WPS : la norme qui ébranle la sécurité du Wi-Fi

Le WPS est vulnérable

Image 1 : WPS : la norme qui ébranle la sécurité du Wi-Fi

Depuis quelques jours, la sécurité du Wi-Fi est ébranlée. Si le chiffrement WEP est cassé depuis des années, le WPA est quant à lui considéré comme sûr. Pourtant, une faille a été découverte et elle permet de se faufiler sur des réseaux protégés en WPA.

Ne nous méprenons pas : ce n’est pas le WPA lui-même qui n’est plus sécurisé, mais le WPS. Cette norme, déployée sur beaucoup d’appareils, est en effet faillible. Et en passant outre le WPS, il est possible de récupérer la clé WPA, sans toucher réellement à cette dernière donc.

Dans ce dossier, nous allons vous expliquer ce qu’est le WPS et d’où vient le problème. Pour le test, nous avons essayé de tirer parti de cette faille. Bien évidemment, les attaques ont été effectuées sur notre propre matériel : attaquer un matériel qui ne vous appartient pas est illégal.

Le WPS, c’est quoi ?

Le WPS, pour Wi-Fi Protected Setup, est une technologie lancée par la Wi-Fi Alliance pour simplifier la connexion d’un appareil à un réseau Wi-Fi. Si elle ne fait pas partie du standard 802.11, elle est utilisée dans beaucoup d’appareils.

L’idée est simple : au lieu d’obliger l’utilisateur à utiliser un mot de passe complexe et difficile à retenir, un jumelage « physique » est nécessaire. En effet, les créateurs de la norme s’étaient rendu compte que beaucoup d’utilisateurs ne sécurisaient pas le réseau Wi-Fi ou utilisaient des mots de passe simples, faciles à retenir, mais aussi vulnérables aux attaques par dictionnaire (par exemple). 

Pour régler le problème, le WPS propose un jumelage qui nécessite une action « physique » de la part de l’utilisateur, le mot de passe — complexe et potentiellement aléatoire — étant généré par le point d’accès.

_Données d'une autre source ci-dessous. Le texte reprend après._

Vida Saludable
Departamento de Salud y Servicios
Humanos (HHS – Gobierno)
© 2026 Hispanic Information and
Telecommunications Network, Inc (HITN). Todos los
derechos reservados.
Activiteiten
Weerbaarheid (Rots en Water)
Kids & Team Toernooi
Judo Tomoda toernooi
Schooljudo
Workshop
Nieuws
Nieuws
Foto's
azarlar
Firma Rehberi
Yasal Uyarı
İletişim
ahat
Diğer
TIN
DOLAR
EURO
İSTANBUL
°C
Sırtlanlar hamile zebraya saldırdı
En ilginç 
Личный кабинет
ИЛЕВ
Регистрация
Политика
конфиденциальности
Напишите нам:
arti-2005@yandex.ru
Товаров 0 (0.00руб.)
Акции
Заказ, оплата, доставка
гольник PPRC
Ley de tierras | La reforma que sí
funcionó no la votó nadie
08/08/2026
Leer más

Plusieurs méthodes sont proposées par la norme

La norme prévoit plusieurs méthodes pour la connexion.

La première méthode — qui est vulnérable — consiste à doter le point d’accès d’un code PIN. Les appareils qui veulent se connecter au point d’accès doivent donc connaître le code PIN (8 chiffres) de ce dernier. Selon les appareils, le code PIN en question est imprimé directement sur l’appareil, affiché via un écran ou simplement présent dans l’interface de l’appareil. Il est généralement fixé en usine et beaucoup d’appareils utilisent tout simplement la chaîne 12345670. Cette méthode est obligatoire pour obtenir la certification WPS.

La seconde méthode travaille aussi avec un code PIN, mais ce dernier est du côté de l’appareil qui va se connecter. Elle est courante sur les imprimantes Wi-Fi. Le code est donc imprimé ou affiché via un écran et il faut le rentrer dans le point d’accès. Cette méthode est moins pratique pour les utilisateurs, l’accès aux menus du point d’accès étant rarement user friendly.

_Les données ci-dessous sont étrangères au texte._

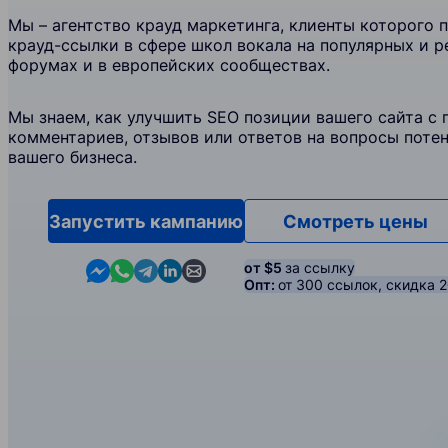
Мы – агентство крауд маркетинга, клиенты которого 
крауд-ссылки в сфере школ вокала на популярных и 
форумах и в европейских сообществах.
Мы знаем, как улучшить SEO позиции вашего сайта с
комментариев, отзывов или ответов на вопросы поте
вашего бизнеса.
Запустить кампанию
Смотреть цены
Contact us in Messenger
Contact us in WhatsApp
Contact us in Telegram
Contact us in Linkedin
Contact us by email
от $5
за ссылку
Опт:
от 300 ссылок, скидка 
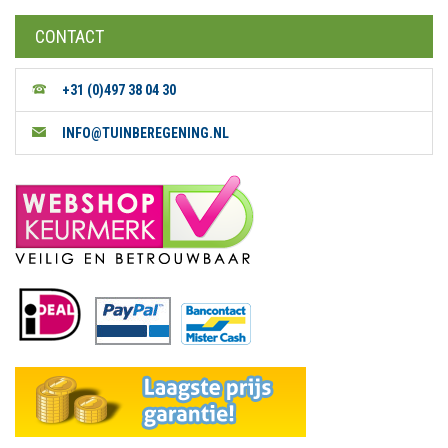
CONTACT
+31 (0)497 38 04 30
INFO@TUINBEREGENING.NL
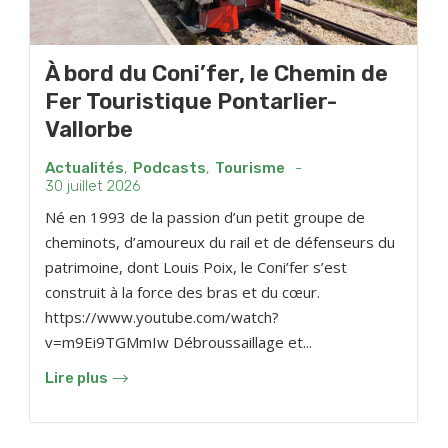
À bord du Coni’fer, le Chemin de
Fer Touristique Pontarlier-
Vallorbe
Actualités
,
Podcasts
,
Tourisme
-
30 juillet 2026
Né en 1993 de la passion d’un petit groupe de
cheminots, d’amoureux du rail et de défenseurs du
patrimoine, dont Louis Poix, le Coni’fer s’est
construit à la force des bras et du cœur.
https://www.youtube.com/watch?
v=m9Ei9TGMmIw Débroussaillage et...
Lire plus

Image 2 : WPS : la norme qui ébranle la sécurité du Wi-FiTroisième méthode, elle aussi obligatoire pour obtenir la certification, le PBC, pour Push Button Connect. Comme son nom l’indique, il est nécessaire de presser un bouton sur le point d’accès pour lancer le jumelage. Le bouton est soit physique — le cas le plus courant — soit virtuel, dans l’interface de l’appareil. Ensuite, il faut presser un bouton — lui aussi physique ou virtuel — sur le périphérique à connecter pour que les deux appareils soient liés.

Deux autres méthodes sont plus rares, mais sont aussi basées sur une connexion « physique ». La première est à base de technologie NFC (Near Field Contact). Il va donc être nécessaire d’approcher l’appareil à connecter du point d’accès pour que la liaison s’effectue. L’avantage est sa simplicité, le principal problème est évidemment que les points d’accès NFC et les appareils compatibles NFC sont très rares actuellement.

Enfin, une méthode proposée par Microsoft utilise une clé USB pour le transfert de la « clé ». L’appareil à connecter va générer les données sur une clé USB qu’il faudra ensuite connecter au point d’accès pour qu’il accepte la liaison. Cette méthode est rare.

Comme on le voit, toutes les méthodes nécessitent un accès physique aux appareils. Notons que si la première et la troisième méthode sont obligatoires pour obtenir une certification WPS, certains points d’accès peuvent en intégrer d’autres. Les bornes Wi-Fi d’Apple n’implémentent par exemple que le PIN externe et le PBC (avec un bouton virtuel) : elles sont donc compatibles WPS mais pas certifiées (et dans notre cas, pas touchées par la faille).

La faille du code PIN

La faille dont nous allons parler touche en fait la première méthode, obligatoire pour obtenir une certification WPS.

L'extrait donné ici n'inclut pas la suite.